Hilling Potatoes, what is it?
Potatoes, the crop, grow along the stem of the potato plant. When you plant your potatoes - video here - you plant them 6" deep in the soil. To get a better crop, once the plants grow above the soil line, and are about 12" high, you add about 6" of soil along the potato plant stem. ( you can add more soil, if you want, its subjective) This adding of soil along the plant stem is called hilling.
We use raised beds, so hilling potatoes is easy, we remove some of the soil in the potato bed, then dig down 6" to plant the seed potatoes. When its time for potato hilling, we add some sort of fence alongside the raised bed, and add soil, burying the stems of the potato plants.
You can use different materials to hill. Straw, compost, leaves, soil, or a mix of all this. With straw you may get mice burrowing into it, so keep an eye on that.

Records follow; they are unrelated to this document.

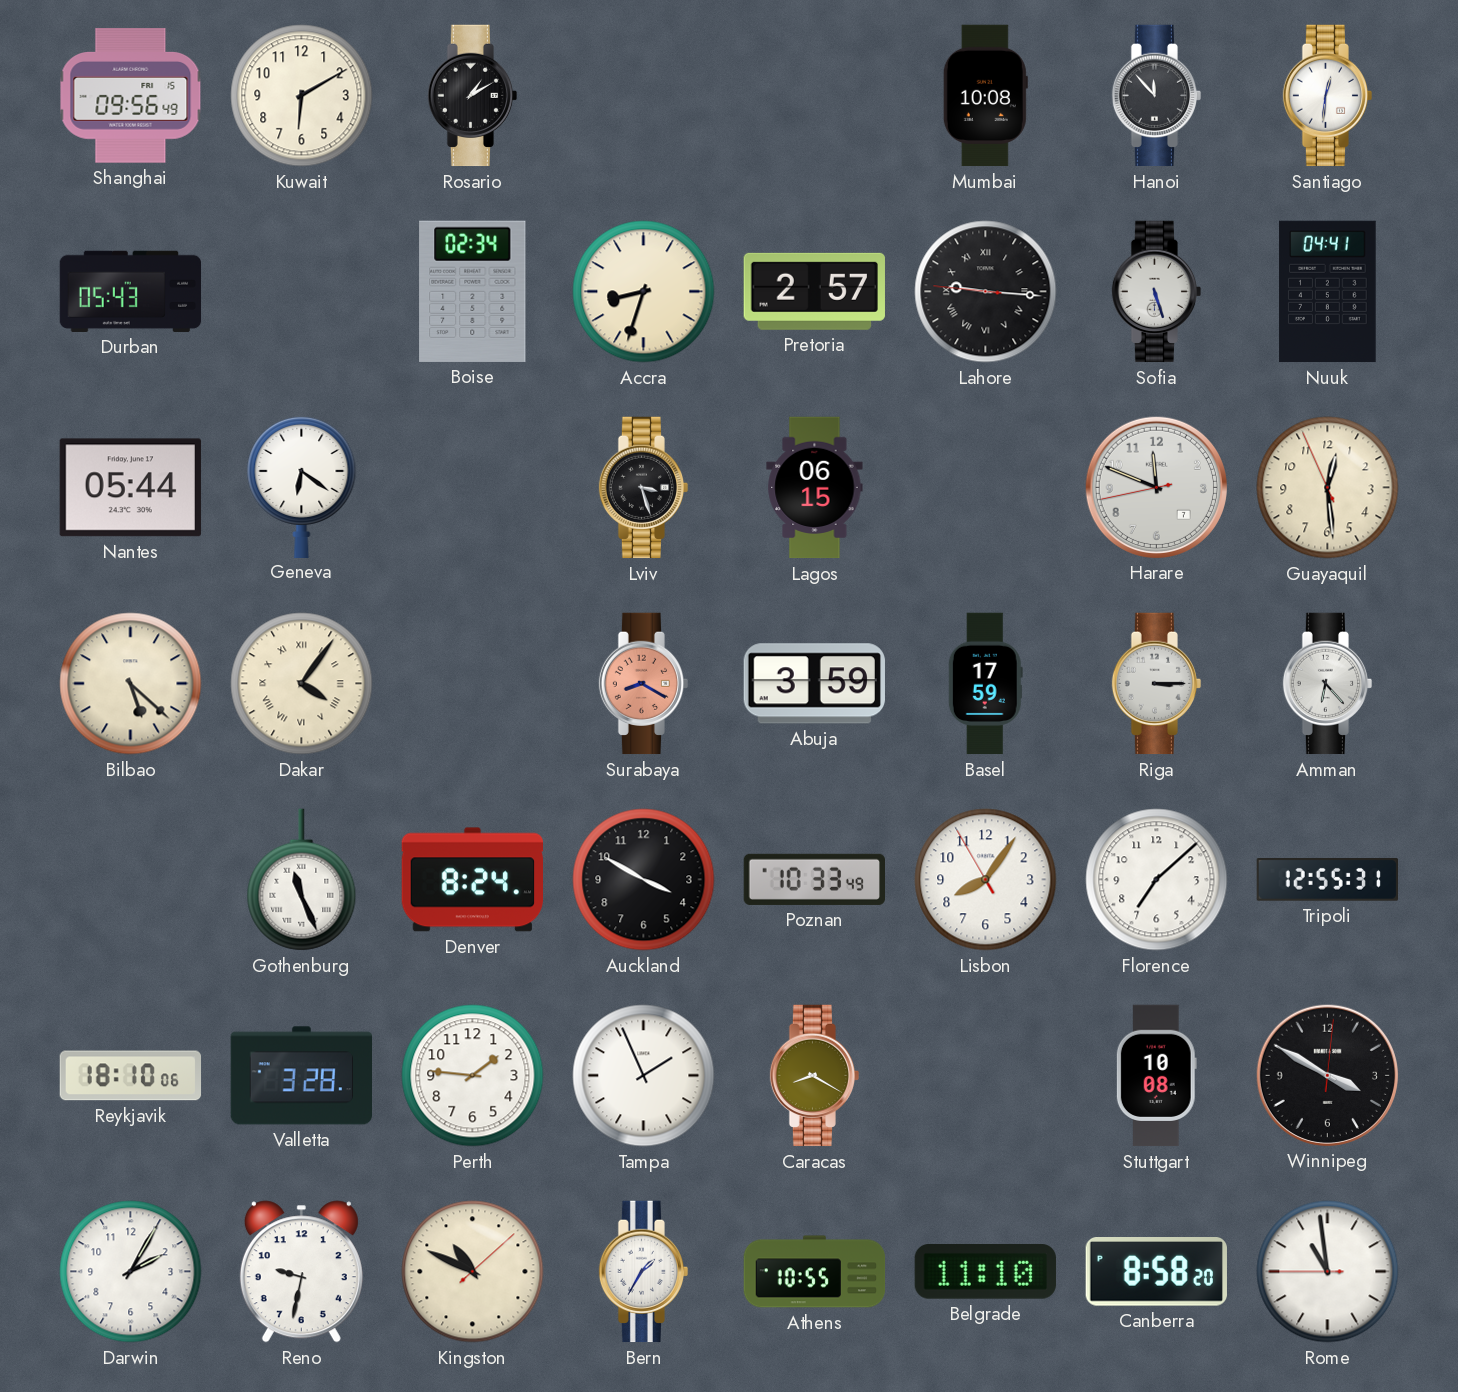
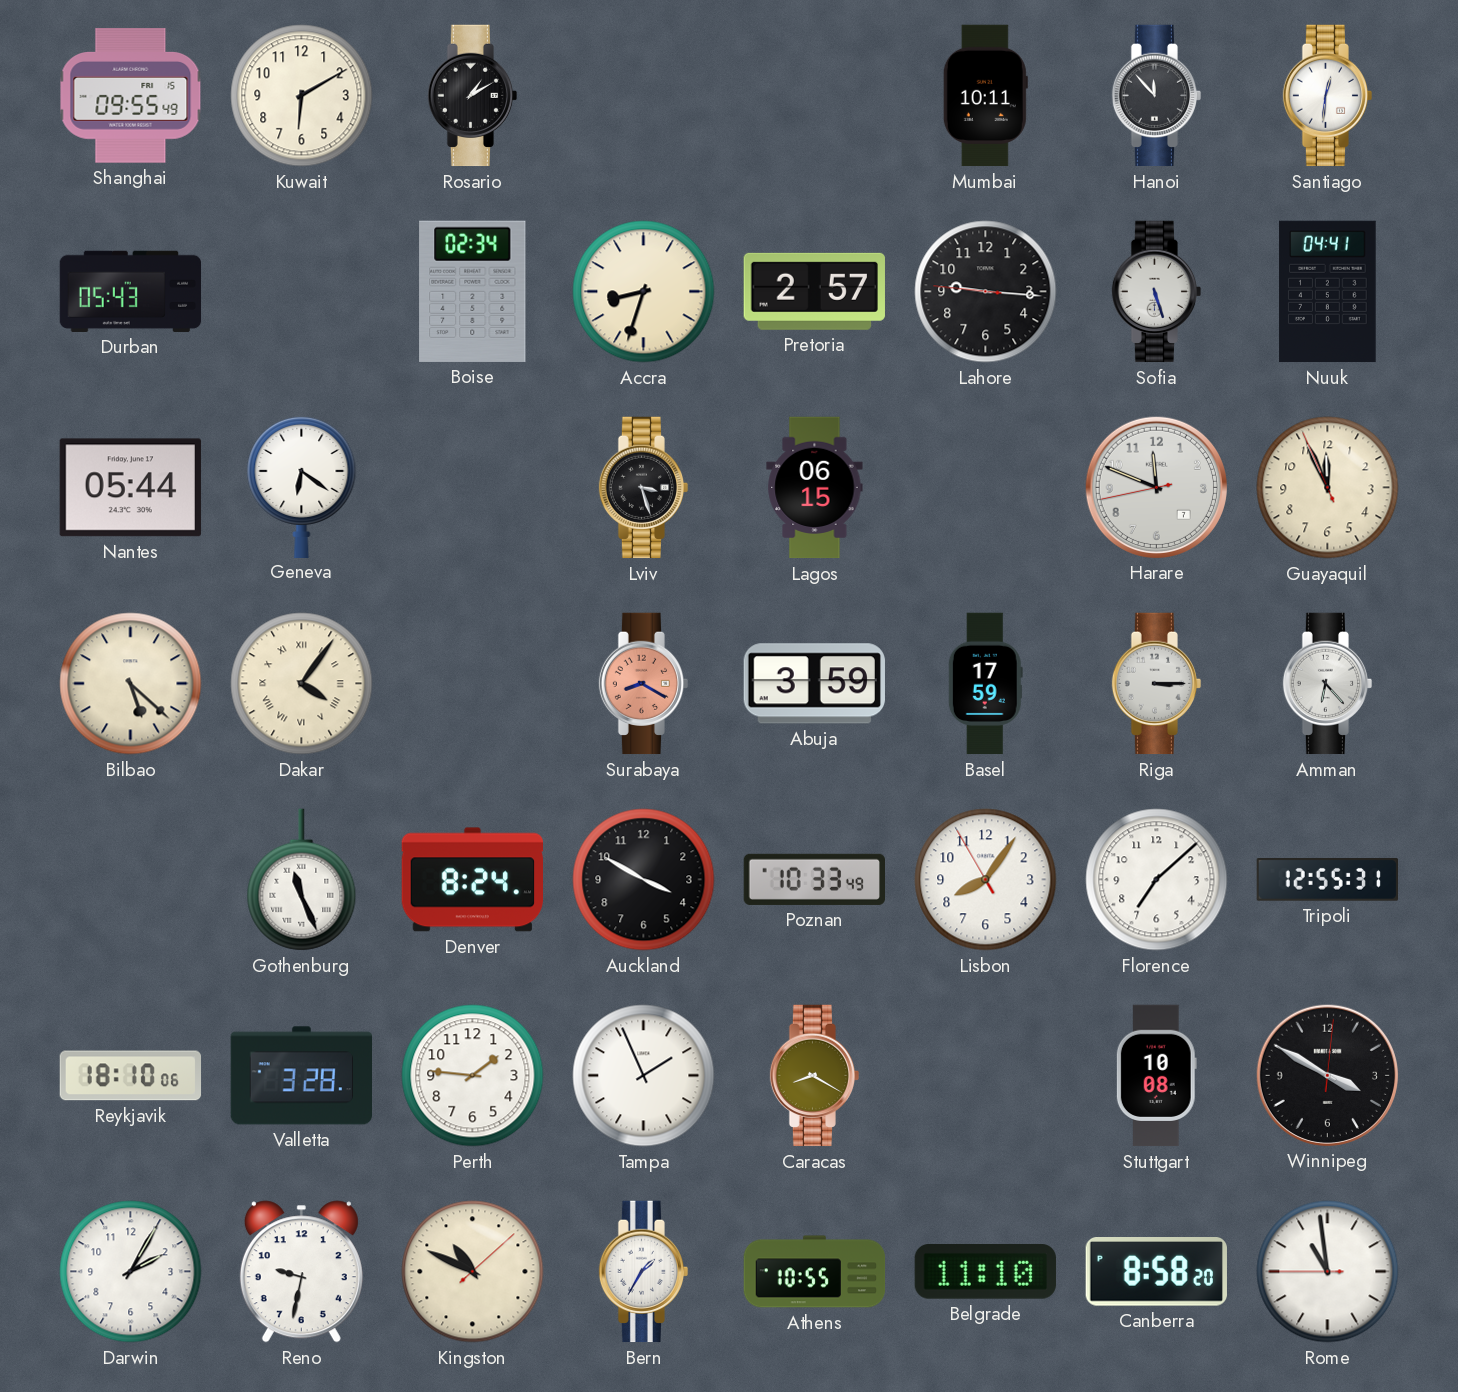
Shanghai: 09:56 -> 09:55
Mumbai: 10:08 -> 10:11
Lahore numerals: Roman -> Arabic
Guayaquil: 12:28 -> 11:55
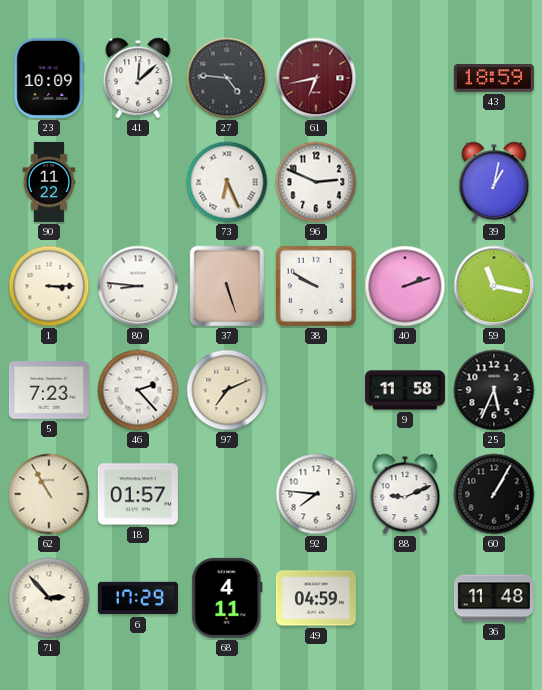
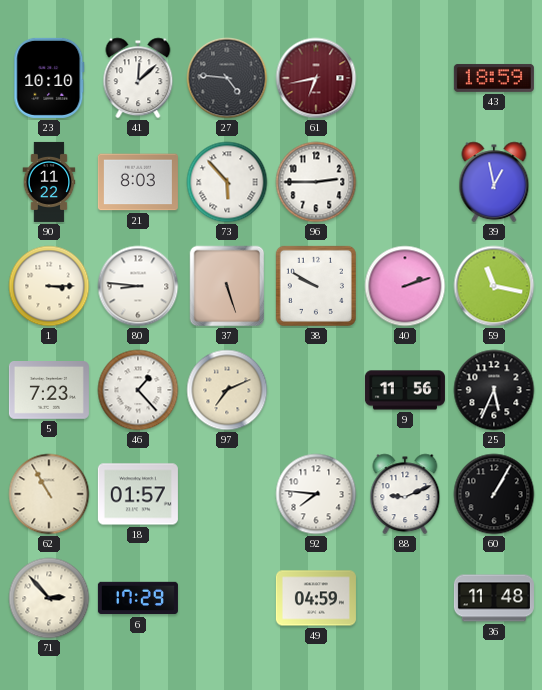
23: 10:09 -> 10:10
21: none -> 8:03
73: 6:26 -> 5:53
96: 2:49 -> 2:45
39: 1:02 -> 12:58
46: 2:23 -> 1:23
9: 11:58 -> 11:56
68: 4:11 -> none
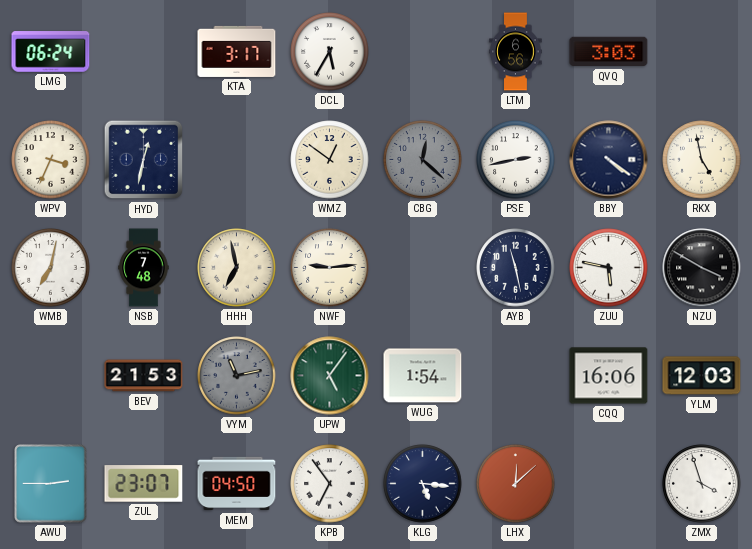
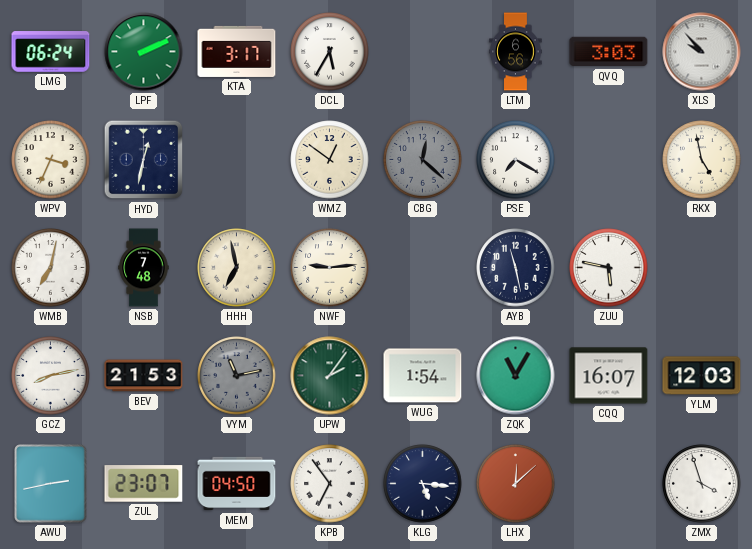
LPF: none -> 2:11
XLS: none -> 9:53
PSE: 2:43 -> 7:20
BBY: 4:21 -> none
NZU: 3:50 -> none
GCZ: none -> 8:13
UPW: 5:06 -> 2:06
ZQK: none -> 11:05
CQQ: 16:06 -> 16:07
AWU: 2:45 -> 2:43
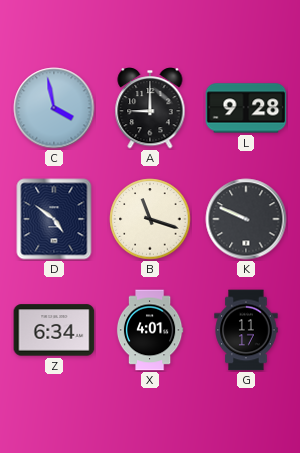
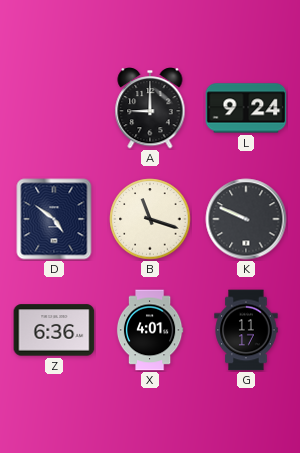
C: 3:58 -> none
L: 9:28 -> 9:24
Z: 6:34 -> 6:36
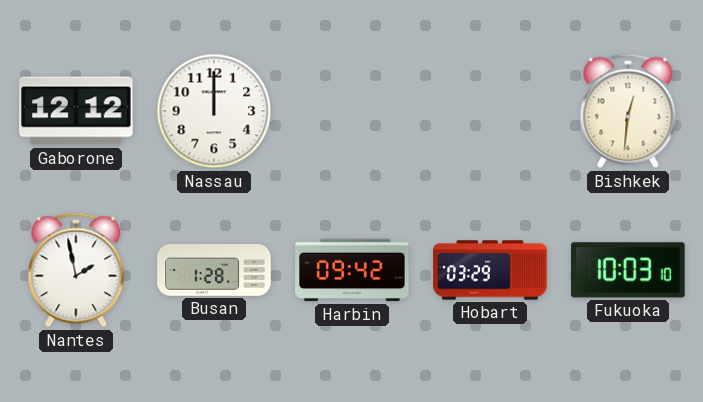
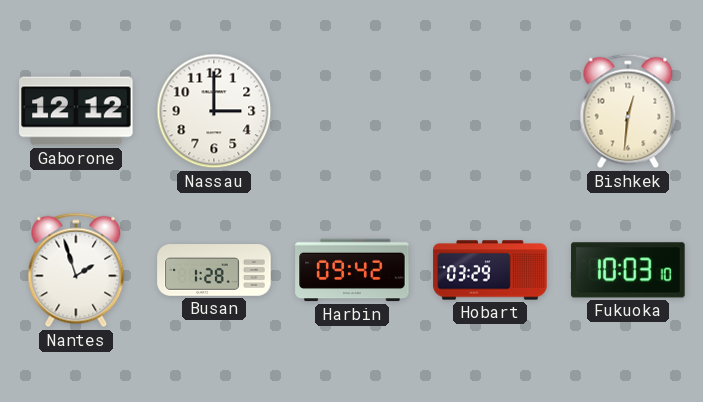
Nassau: 12:00 -> 3:00
Nantes: 1:58 -> 1:57
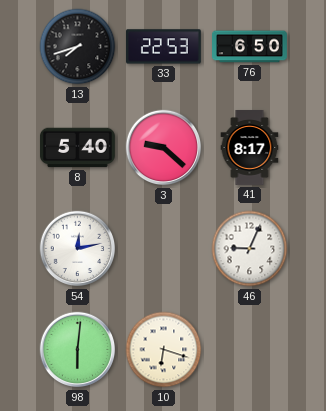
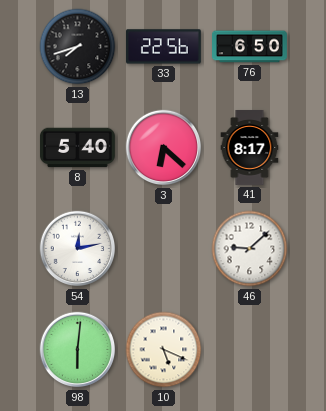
33: 22:53 -> 22:56
3: 9:22 -> 6:22
46: 9:04 -> 9:08
10: 6:18 -> 5:19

If you have a long planting season, you may be able to hill the potatoes twice, and get a larger crop. We aren't able to do this, being in New England. We've also found that hilling potatoes much past 6-8" doesn't yield many more potatoes. Your results may be different, that just the way gardening is.
Richard Morris
Hello Eric,
I watched your hilling potatoes video and was reminded of something I read years ago when we lived in South Africa. The idea was to plant the potatoes in dirt inside an old car tire. As the stem and leaves emerged you add more dirt and then stack more tires on top. Eventually there would be several tires stacked with potatoes growing inside. The yield was enormous. And it enabled a high yield in a small space. I have not tried it but wondered if you are aware of this idea.
Thanks for all your very stimulating videos and podcasts.
Richard
Eric
Yes, i have heard of that Richard, thanks for that. I haven't tried it but we'll see. thx!